To their credit, Ms. Yellen and her colleagues on the Federal Open Market Committee have walked the talk on their June decision to unwind the mammoth $4.5 trillion balance sheet. Most crucially, they have done it in a manner that precludes the risk of a ‘taper tantrum’ similar to that in 2013 — when Chairman Ben Bernanke had hinted at starting to turn off the tap — by setting out a slow, long-drawn and well-calibrated timetable to shrink the Fed’s holdings. The asset wind-down will begin with monthly reductions of a modest $10 billion in the three months through December. That amount will gradually increase in quarterly increments of $10 billion so as to reach, in October 2018, a monthly cap of $50 billion. It will continue at this level till such time the Committee concludes that the size of the central bank’s asset holdings is optimal for the effective conduct of monetary policy. Interestingly, Ms. Yellen, who asserted that the balance sheet was not intended to be an “active” policy tool in normal times, especially now that economic activity had strengthened, also placed a caveat. The Fed, she said, “would be prepared to resume reinvestments” if the economic outlook were to deteriorate so significantly as to warrant “sizeable” interest rate cuts.
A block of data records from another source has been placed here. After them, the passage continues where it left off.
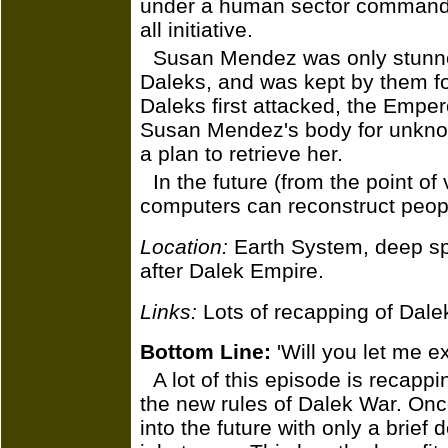
under a human sector commander
all initiative.
Susan Mendez was only stunne
Daleks, and was kept by them f
Daleks first attacked, the Emper
Susan Mendez's body for unknow
a plan to retrieve her.
In the future (from the point of
computers can reconstruct peop
Location:
Earth System, deep sp
after Dalek Empire.
Links:
Lots of recapping of Dale
Bottom Line:
'Will you let me e
A lot of this episode is recapp
the new rules of Dalek War. On
into the future with only a brief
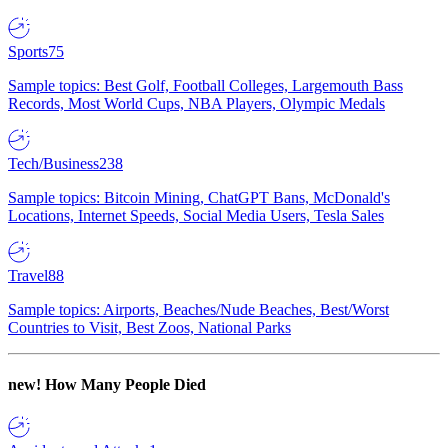
Sports
75
Sample topics: Best Golf, Football Colleges, Largemouth Bass
Records, Most World Cups, NBA Players, Olympic Medals
Tech/Business
238
Sample topics: Bitcoin Mining, ChatGPT Bans, McDonald's
Locations, Internet Speeds, Social Media Users, Tesla Sales
Travel
88
Sample topics: Airports, Beaches/Nude Beaches, Best/Worst
Countries to Visit, Best Zoos, National Parks
new!
How Many People Died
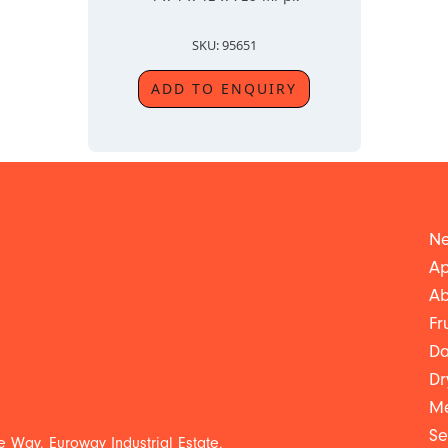
SKU: 95651
ADD TO ENQUIRY
Ne
Ap
Ab
Fr
Da
Dr
Me
Se
 Way, Euroway Industrial Estate,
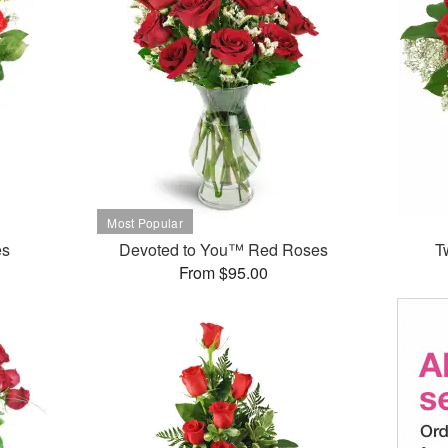
es
Devoted to You™ Red Roses
T
From $95.00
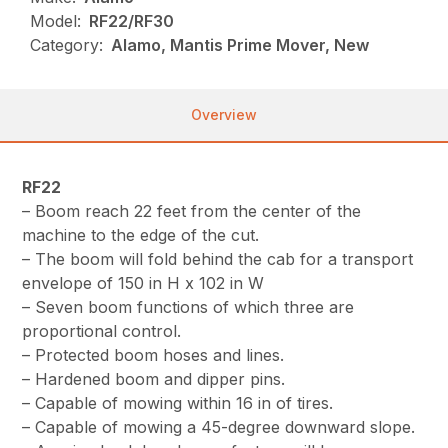
Model:
RF22/RF30
Category:
Alamo, Mantis Prime Mover, New
Overview
RF22
– Boom reach 22 feet from the center of the
machine to the edge of the cut.
– The boom will fold behind the cab for a transport
envelope of 150 in H x 102 in W
– Seven boom functions of which three are
proportional control.
– Protected boom hoses and lines.
– Hardened boom and dipper pins.
– Capable of mowing within 16 in of tires.
– Capable of mowing a 45-degree downward slope.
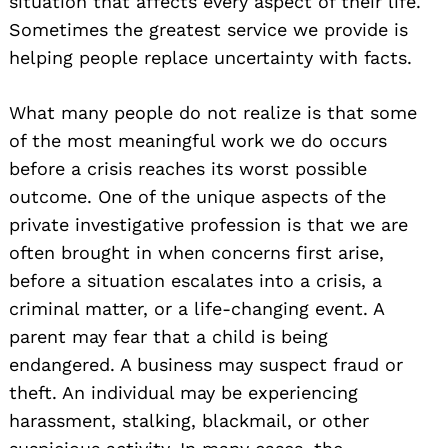
situation that affects every aspect of their life.
Sometimes the greatest service we provide is
helping people replace uncertainty with facts.
What many people do not realize is that some
of the most meaningful work we do occurs
before a crisis reaches its worst possible
outcome. One of the unique aspects of the
private investigative profession is that we are
often brought in when concerns first arise,
before a situation escalates into a crisis, a
criminal matter, or a life-changing event. A
parent may fear that a child is being
endangered. A business may suspect fraud or
theft. An individual may be experiencing
harassment, stalking, blackmail, or other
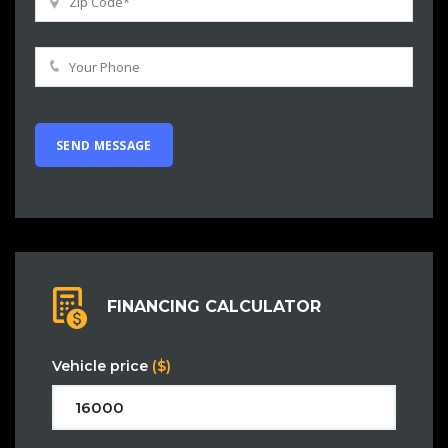
FINANCING CALCULATOR
Vehicle price
($)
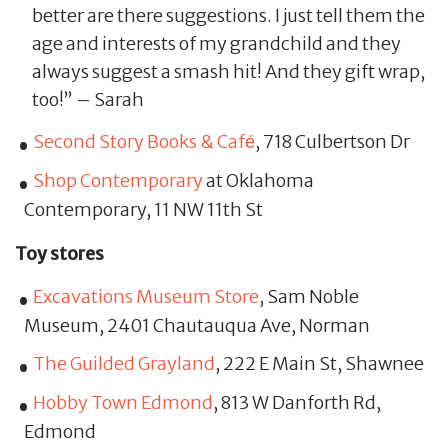
better are there suggestions. I just tell them the
age and interests of my grandchild and they
always suggest a smash hit! And they gift wrap,
too!” – Sarah
Second Story Books & Cafе́
, 718 Culbertson Dr
Shop Contemporary
at Oklahoma
Contemporary, 11 NW 11th St
Toy stores
Excavations Museum Store
, Sam Noble
Museum, 2401 Chautauqua Ave, Norman
The Guilded Grayland
, 222 E Main St, Shawnee
Hobby Town Edmond
, 813 W Danforth Rd,
Edmond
Not that Ms. Yellen sees the healthy expansion undergirded by household spending weakening, the damage from the recent hurricanes that have battered coastal regions in the U.S. south notwithstanding. The FOMC has, in fact, marginally raised its median projection for U.S. real GDP growth in 2017 to 2.4%, from the 2.2% estimated in June, and signalled that it is on course to raise the federal funds rate one more time this year after leaving interest rates unchanged for now. However, the one element in the Fed’s policy calculus that eludes, in Ms. Yellen’s words, a more perfect “understanding” is the lower-than-anticipated trajectory of inflation. Given that monetary authorities in the U.S. are focussed on reflating the economy by supporting “further strengthening” in the labour market through an accommodative stance, the central bank has to remain vigilant in warding off any let-up in expansionary momentum. For Indian policymakers, there are both positive and not-so-welcome cues. While the ongoing moderate expansion in the U.S. bodes well for the country’s struggling exporters, the end of easy money conditions could augur a slowdown in investment inflows from abroad and resultant pressure on the current account deficit. The Reserve Bank of India, though, should welcome the clarity in messaging from its U.S. counterpart.